Two capacitors with capacities of 4.0 and 1.0 μF are connected in series and connected to a 220V DC voltage source.

Two capacitors with capacities of 4.0 and 1.0 μF are connected in series and connected to a 220V DC voltage source. Determine the total capacitance.

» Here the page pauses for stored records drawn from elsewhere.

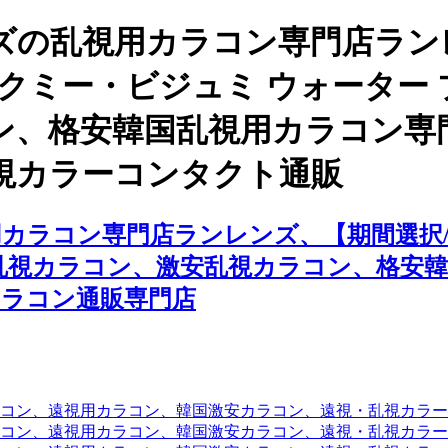
ズの乱視用カラコン専門店ラン
ックミー・ビジュミ ウォーター
ン、格安韓国乱視用カラコン専
視カラーコンタクト通販
カラコン専門店ランレンズ、【期間選択/
乱視カラコン、激安乱視カラコン、格安
カラコン通販専門店
コン、遠視用カラコン、韓国激安カラコン、遠視・乱視カラ
コン、遠視用カラコン、韓国激安カラコン、遠視・乱視カラー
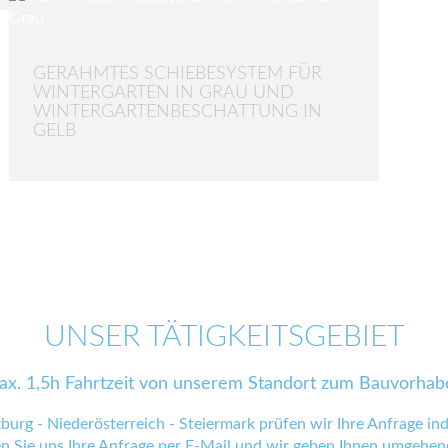
GERAHMTES SCHIEBESYSTEM FÜR
WINTERGARTEN IN GRAU UND
WINTERGARTENBESCHATTUNG IN
GELB
UNSER TÄTIGKEITSGEBIET
ax. 1,5h Fahrtzeit von unserem Standort zum Bauvorhab
zburg - Niederösterreich - Steiermark prüfen wir Ihre Anfrage indi
en Sie uns Ihre Anfrage
per E-Mail
und wir geben Ihnen umgehend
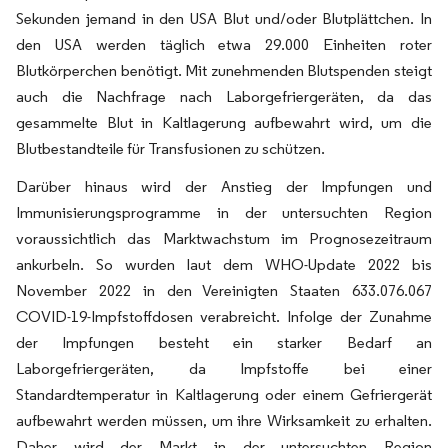
Sekunden jemand in den USA Blut und/oder Blutplättchen. In
den USA werden täglich etwa 29.000 Einheiten roter
Blutkörperchen benötigt. Mit zunehmenden Blutspenden steigt
auch die Nachfrage nach Laborgefriergeräten, da das
gesammelte Blut in Kaltlagerung aufbewahrt wird, um die
Blutbestandteile für Transfusionen zu schützen.
Darüber hinaus wird der Anstieg der Impfungen und
Immunisierungsprogramme in der untersuchten Region
voraussichtlich das Marktwachstum im Prognosezeitraum
ankurbeln. So wurden laut dem WHO-Update 2022 bis
November 2022 in den Vereinigten Staaten 633.076.067
COVID-19-Impfstoffdosen verabreicht. Infolge der Zunahme
der Impfungen besteht ein starker Bedarf an
Laborgefriergeräten, da Impfstoffe bei einer
Standardtemperatur in Kaltlagerung oder einem Gefriergerät
aufbewahrt werden müssen, um ihre Wirksamkeit zu erhalten.
Daher wird der Markt in der untersuchten Region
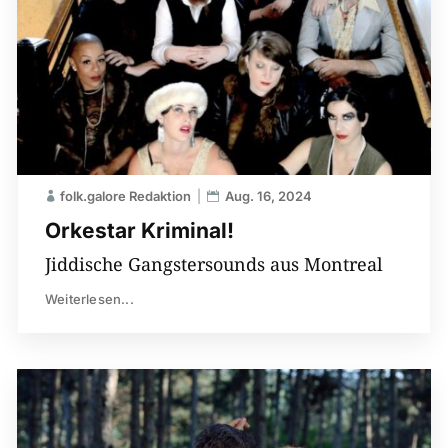
folk.galore Redaktion
Aug. 16, 2024
Orkestar Kriminal!
Jiddische Gangstersounds aus Montreal
Weiterlesen...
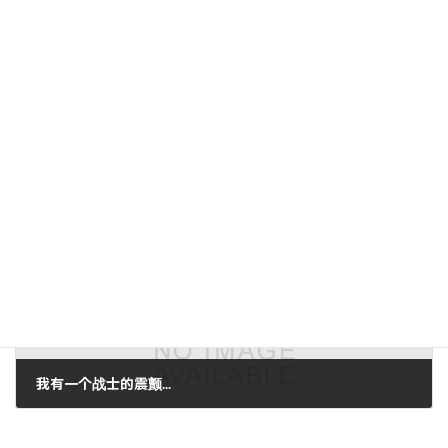
第24届Electrotest日本展信息
2006年10月27日。
下一篇。
我有一个战士的震颤...
2006年10月31日。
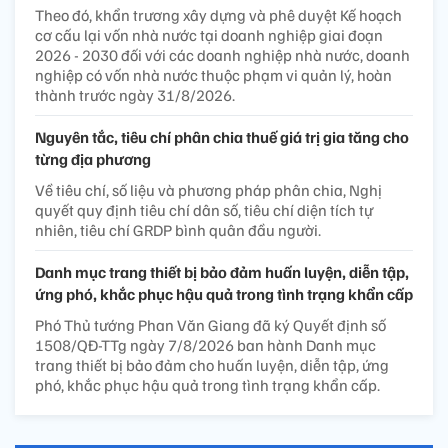
Theo đó, khẩn trương xây dựng và phê duyệt Kế hoạch
cơ cấu lại vốn nhà nước tại doanh nghiệp giai đoạn
2026 - 2030 đối với các doanh nghiệp nhà nước, doanh
nghiệp có vốn nhà nước thuộc phạm vi quản lý, hoàn
thành trước ngày 31/8/2026.
Nguyên tắc, tiêu chí phân chia thuế giá trị gia tăng cho
từng địa phương
Về tiêu chí, số liệu và phương pháp phân chia, Nghị
quyết quy định tiêu chí dân số, tiêu chí diện tích tự
nhiên, tiêu chí GRDP bình quân đầu người.
Danh mục trang thiết bị bảo đảm huấn luyện, diễn tập,
ứng phó, khắc phục hậu quả trong tình trạng khẩn cấp
Phó Thủ tướng Phan Văn Giang đã ký Quyết định số
1508/QĐ-TTg ngày 7/8/2026 ban hành Danh mục
trang thiết bị bảo đảm cho huấn luyện, diễn tập, ứng
phó, khắc phục hậu quả trong tình trạng khẩn cấp.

How is the voltage distributed between the capacitors?

Given:

C1 = 4.0 μF = 4 * 10-3 F (converted to SI);

C2 = 1.0 μF = 1 * 10-3 F (converted to SI);

U = 220 V

Find: C -? U1, U2 -?

Decision:

The serial connection will:

1 / C = 1 / C1 + 1 / C2 = 1/4 + 1/1 = 5/4;

C = 4/5 = 0.8 μF = 0.8 * 10-3 F;

Let’s find the amount of charge, provided: Q = Q1 = Q2;

Q = C * U = 0.8 * 10-3 * 220 = 0.176 C;

The voltage will be:

U1 = Q / C1 = 0.176 / (4 * 10-3) = 44 B;

U2 = Q / C2 = 0.176 / (1 * 10-3) = 176 B.

Answer: C = 0.8 * 10-3 F; U1 = 44 B; U2 = 60 B.